Work request >>
Where does the string "навчальних" occur in the records below? Copy every line that holds it.
--------------------------------
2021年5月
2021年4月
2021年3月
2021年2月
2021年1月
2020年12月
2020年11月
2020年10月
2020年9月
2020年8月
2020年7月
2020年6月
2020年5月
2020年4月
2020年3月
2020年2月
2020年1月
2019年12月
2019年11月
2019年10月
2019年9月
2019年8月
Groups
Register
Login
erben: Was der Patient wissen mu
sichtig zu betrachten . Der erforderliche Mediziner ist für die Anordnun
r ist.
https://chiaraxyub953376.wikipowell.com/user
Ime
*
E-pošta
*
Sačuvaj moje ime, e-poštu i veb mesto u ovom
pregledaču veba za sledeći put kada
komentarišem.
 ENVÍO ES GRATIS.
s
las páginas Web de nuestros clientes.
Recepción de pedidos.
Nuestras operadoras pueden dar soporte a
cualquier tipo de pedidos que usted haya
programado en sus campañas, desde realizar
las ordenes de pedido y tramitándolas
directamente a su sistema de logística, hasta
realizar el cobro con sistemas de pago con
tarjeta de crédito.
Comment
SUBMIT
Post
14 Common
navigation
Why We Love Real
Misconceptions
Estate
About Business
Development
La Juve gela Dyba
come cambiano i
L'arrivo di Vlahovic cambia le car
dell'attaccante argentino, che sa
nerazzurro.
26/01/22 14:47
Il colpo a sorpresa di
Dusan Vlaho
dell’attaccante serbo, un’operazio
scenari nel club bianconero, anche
--------------------------------
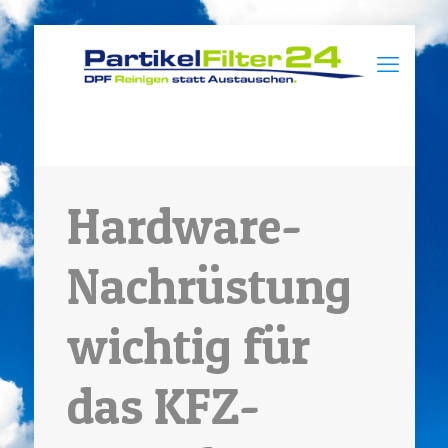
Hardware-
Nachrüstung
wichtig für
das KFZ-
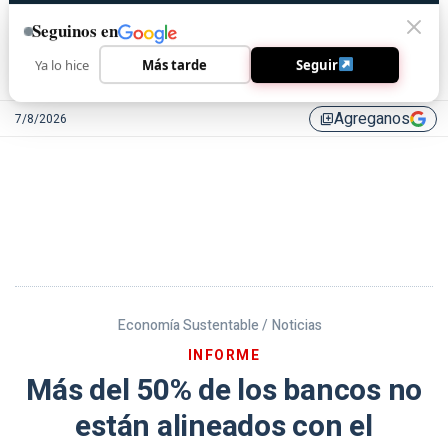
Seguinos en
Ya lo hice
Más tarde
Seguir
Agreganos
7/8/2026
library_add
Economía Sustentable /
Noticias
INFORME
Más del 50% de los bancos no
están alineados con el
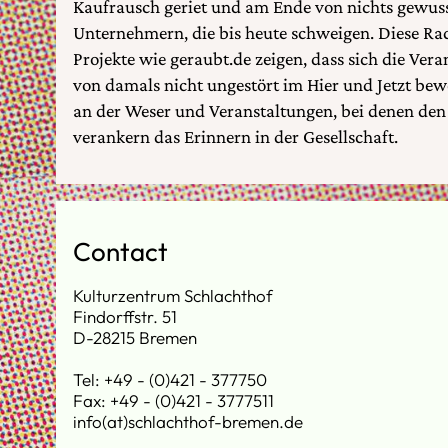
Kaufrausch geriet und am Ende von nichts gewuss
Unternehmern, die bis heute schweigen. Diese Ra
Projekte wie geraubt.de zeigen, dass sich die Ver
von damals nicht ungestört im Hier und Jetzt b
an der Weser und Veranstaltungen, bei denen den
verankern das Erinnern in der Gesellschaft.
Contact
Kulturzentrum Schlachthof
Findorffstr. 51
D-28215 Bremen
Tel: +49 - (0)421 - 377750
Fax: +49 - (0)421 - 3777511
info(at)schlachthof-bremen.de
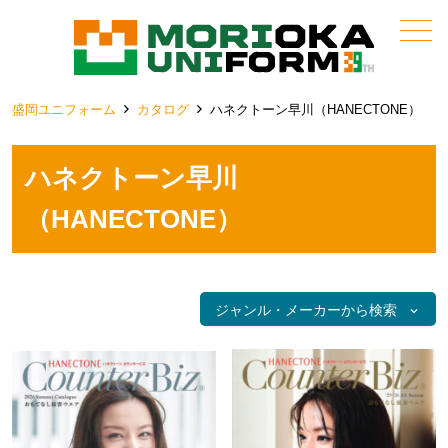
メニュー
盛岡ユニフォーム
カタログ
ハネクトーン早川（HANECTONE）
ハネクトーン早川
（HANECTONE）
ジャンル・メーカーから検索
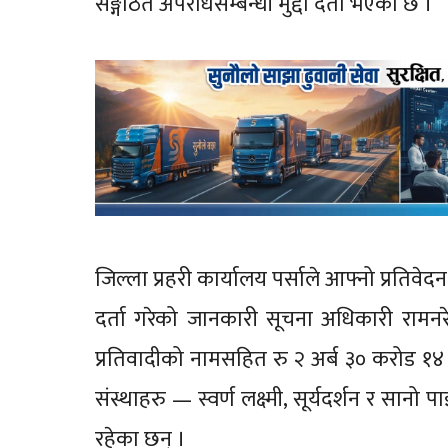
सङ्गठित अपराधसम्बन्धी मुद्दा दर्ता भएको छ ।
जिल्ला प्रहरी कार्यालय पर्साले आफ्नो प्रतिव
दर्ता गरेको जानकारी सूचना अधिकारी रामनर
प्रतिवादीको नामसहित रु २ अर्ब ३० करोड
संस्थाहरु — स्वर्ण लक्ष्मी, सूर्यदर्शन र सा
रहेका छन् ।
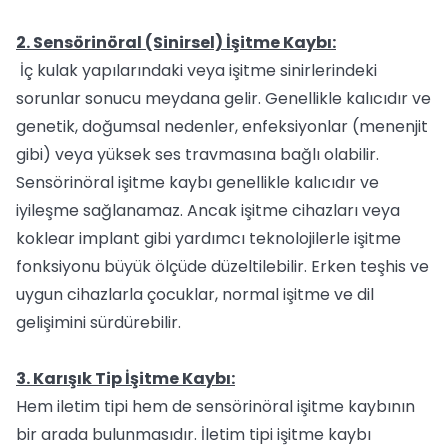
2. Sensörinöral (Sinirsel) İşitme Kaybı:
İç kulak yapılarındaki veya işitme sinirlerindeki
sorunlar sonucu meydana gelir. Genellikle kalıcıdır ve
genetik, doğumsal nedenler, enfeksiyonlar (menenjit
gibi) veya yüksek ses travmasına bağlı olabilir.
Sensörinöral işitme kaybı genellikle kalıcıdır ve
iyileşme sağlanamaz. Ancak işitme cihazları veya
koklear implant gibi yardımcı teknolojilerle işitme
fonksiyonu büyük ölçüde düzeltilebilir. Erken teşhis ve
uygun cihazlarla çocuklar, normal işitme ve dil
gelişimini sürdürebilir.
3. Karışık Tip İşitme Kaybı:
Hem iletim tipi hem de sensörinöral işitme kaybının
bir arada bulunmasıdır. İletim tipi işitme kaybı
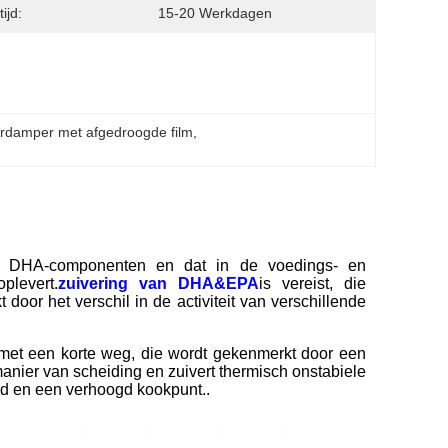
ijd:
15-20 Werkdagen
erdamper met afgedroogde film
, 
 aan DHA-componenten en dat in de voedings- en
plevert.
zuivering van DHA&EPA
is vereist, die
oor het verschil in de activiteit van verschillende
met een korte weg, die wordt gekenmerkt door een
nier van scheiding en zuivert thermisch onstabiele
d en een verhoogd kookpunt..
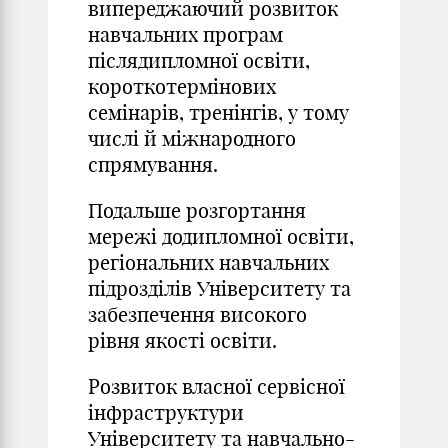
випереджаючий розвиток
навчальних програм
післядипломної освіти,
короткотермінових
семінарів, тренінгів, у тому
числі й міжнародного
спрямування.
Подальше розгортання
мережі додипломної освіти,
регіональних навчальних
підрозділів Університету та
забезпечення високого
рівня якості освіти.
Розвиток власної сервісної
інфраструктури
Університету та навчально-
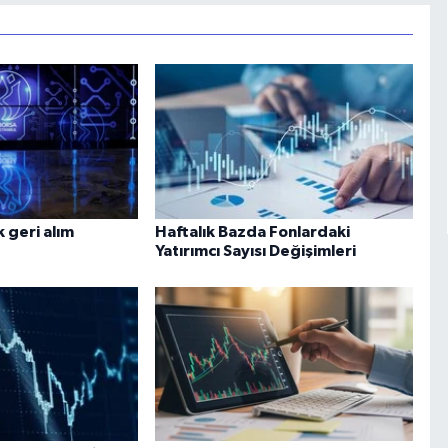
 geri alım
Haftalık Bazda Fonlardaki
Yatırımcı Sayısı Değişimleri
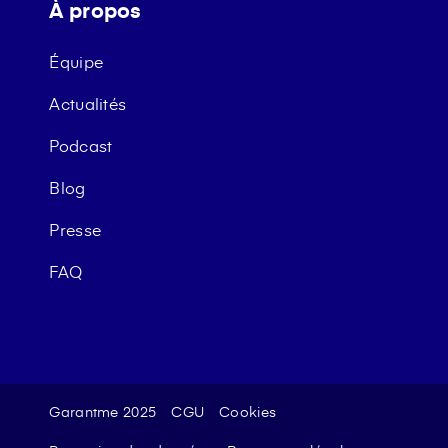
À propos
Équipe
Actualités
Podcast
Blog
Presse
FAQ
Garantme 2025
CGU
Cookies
--------------------------------
Result below >>
навчальних програм
регіональних навчальних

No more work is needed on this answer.